I think that to the extent that this is true, and it's only to an extent, this is another example of how pernicious the whole focus on greatness can be.

And how alien it is to any genuine aesthetic experience by a particular listener listening to a particular piece.

Otherwise, I think that while nice guys might seem at a disadvantage during their lifetimes, I don't think that that necessarily translates into a decline in reputation over the years. (To use Rachmaninoff as an example of a declined reputation is to pay more attention to a few individual critics than to the overwhelmingly positive response by many many listeners.)

I also don't think that being good at promoting your own music is at all incompatible with being a nice person, either. Or that only nasty or crazy people stir up controversy. Two of the best people at promoting their own music, and two of the most controversial composers, were Hector Berlioz and John Cage, two of the sweetest people imaginable.


----------



## starry (Jun 2, 2009)

Rapide said:


> *Johann Sebastian Bach* had modest aims. He published very little of his works. His audience most of the time (in a publich sense of the word) were church folks in a church. He wasn't really his own salesman. But Bach is certainly not in the dustbin of history. His stardom today is all due his music. We know little about the man himself, much less so than even Richard Wagner.


That hasn't always been the case though, and maybe won't always be the case. Even in his own lifetime he wasn't that highly regarded as a composer, and most of his works were largely unknown until the recording age of the twentieth century really got into gear, and that was quite recently.


----------



## Blancrocher (Jul 6, 2013)

starry said:


> That hasn't always been the case though, and maybe won't always be the case. Even in his own lifetime he wasn't that highly regarded as a composer, and most of his works were largely unknown until the recording age of the twentieth century really got into gear, and that was quite recently.


I recall reading somewhere that the first thing Bach did when he took up his position in Leipzig was destroy the music of his predecessor, and that it's likely he thought the same would happen to his own. It's a lucky thing (if this is the case) that works for which there was no commercial appeal--like the solo cello suites--have survived to this day. I'm not sure he was quite as idealistic as this implies, but it's amazing to think of these humble laborers--Bach, Franck, Schubert, etc.--composing masterpieces largely in indifference to fame and fortune.

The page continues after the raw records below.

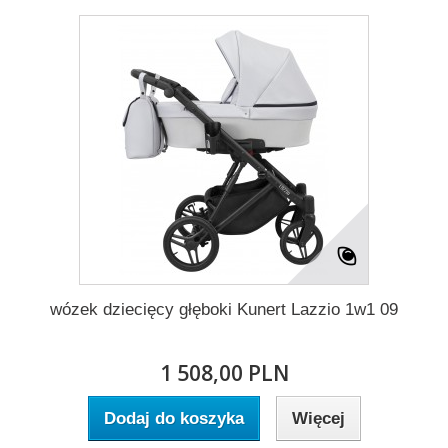
wózek dziecięcy głęboki Kunert Lazzio 1w1 09
1 508,00 PLN
Dodaj do koszyka
Więcej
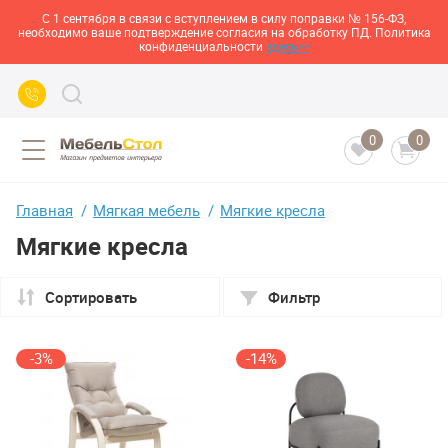
С 1 сентября в связи с вступлением в силу поправки № 156-ФЗ,
необходимо ваше подтверждение согласия на обработку ПД. Политика
конфиденциальности
здесь>>
0
0
Главная
Мягкая мебель
Мягкие кресла
Мягкие кресла
Сортировать
Фильтр
-3%
-14%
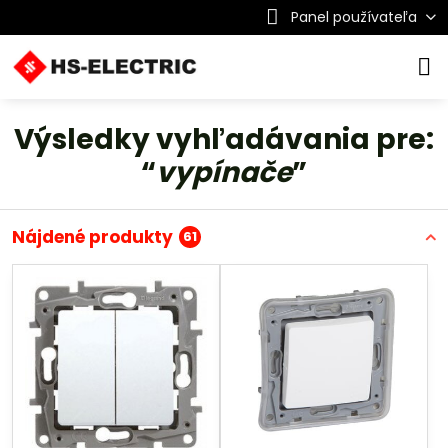
Panel používateľa
Výsledky vyhľadávania pre:
“
vypínače
”
Nájdené produkty
61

In any case, I'm going to pretend you didn't imply that Bach's position is in any way insecure!


----------



## starry (Jun 2, 2009)

I don't normally bother trying to predict the distant future. Obviously we won't be alive to see things anyway. But looking at it from future, much more music will be produced, and that will need some place in people's consciousness, and it will give people a different perspective on music of the past. So it's certainly conceivable that some people will take more of a lesser role than they might now. In our present age contemporary classical isn't anything like high profile and that enables music from the past to take a bigger role than it might otherwise.


----------



## Blancrocher (Jul 6, 2013)

starry said:


> I don't normally bother trying to predict the distant future. Obviously we won't be alive to see things anyway. But looking at it from future, much more music will be produced, and that will need some place in people's consciousness, and it will give people a different perspective on music of the past. So it's certainly conceivable that some people will take more of a lesser role than they might now. In our present age contemporary classical isn't anything like high profile and that enables music from the past to take a bigger role than it might otherwise.

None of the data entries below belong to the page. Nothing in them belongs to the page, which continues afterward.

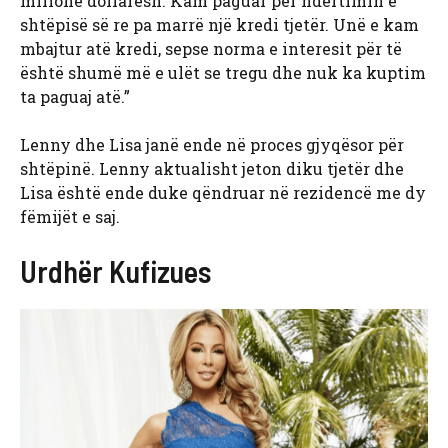
milionë dollarësh. Kam paguar për ndërtimin e
shtëpisë së re pa marrë një kredi tjetër. Unë e kam
mbajtur atë kredi, sepse norma e interesit për të
është shumë më e ulët se tregu dhe nuk ka kuptim
ta paguaj atë.”
Lenny dhe Lisa janë ende në proces gjyqësor për
shtëpinë. Lenny aktualisht jeton diku tjetër dhe
Lisa është ende duke qëndruar në rezidencë me dy
fëmijët e saj.
Urdhër Kufizues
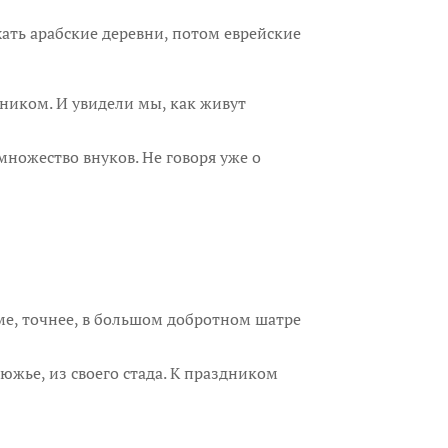
хать арабские деревни, потом еврейские
ником. И увидели мы, как живут
 множество внуков. Не говоря уже о
оме, точнее, в большом добротном шатре
южье, из своего стада. К праздником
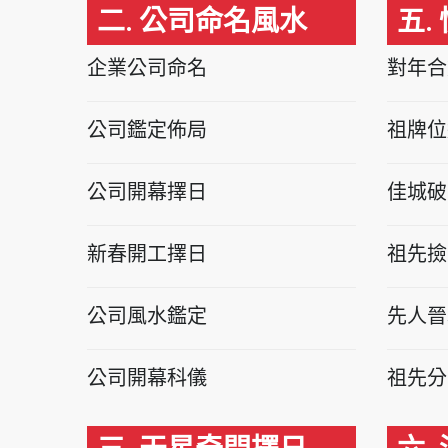
二. 公司命名風水
五.
企業公司命名
對年合
公司鑑定佈局
祖牌位
公司開幕擇日
佳城破
新春開工擇日
祖先撿
公司風水鑑定
先人晉
公司開幕科儀
祖先分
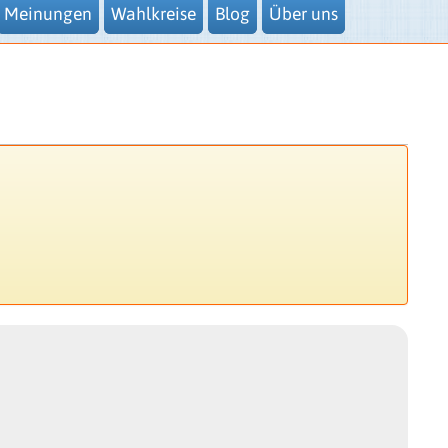
Meinungen
Wahlkreise
Blog
Über uns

Of course, prediction is a precarious thing. One thing that is apparent in your own post, however, is another respect in which early composers have an advantage over later ones: they are given new life, as it were, in later composers.

Coming bach (sorry!) to Mahlerian's point, composers who help us to hear sounds differently (Messiaen, Debussy, Stravinsky, Schoenberg) tend to have higher critical esteem (though not necessarily popular esteem) than composers who work in more conservative idioms--at least for a time. Eventually, however, composers who are original without seeming to be--who add that new formal wrinkle to an established genre--often take their place alongside the others in the repertoire in the end. It seems to take time to discern true originality, however, and sometimes it might even _depend_ on what later composers make of them.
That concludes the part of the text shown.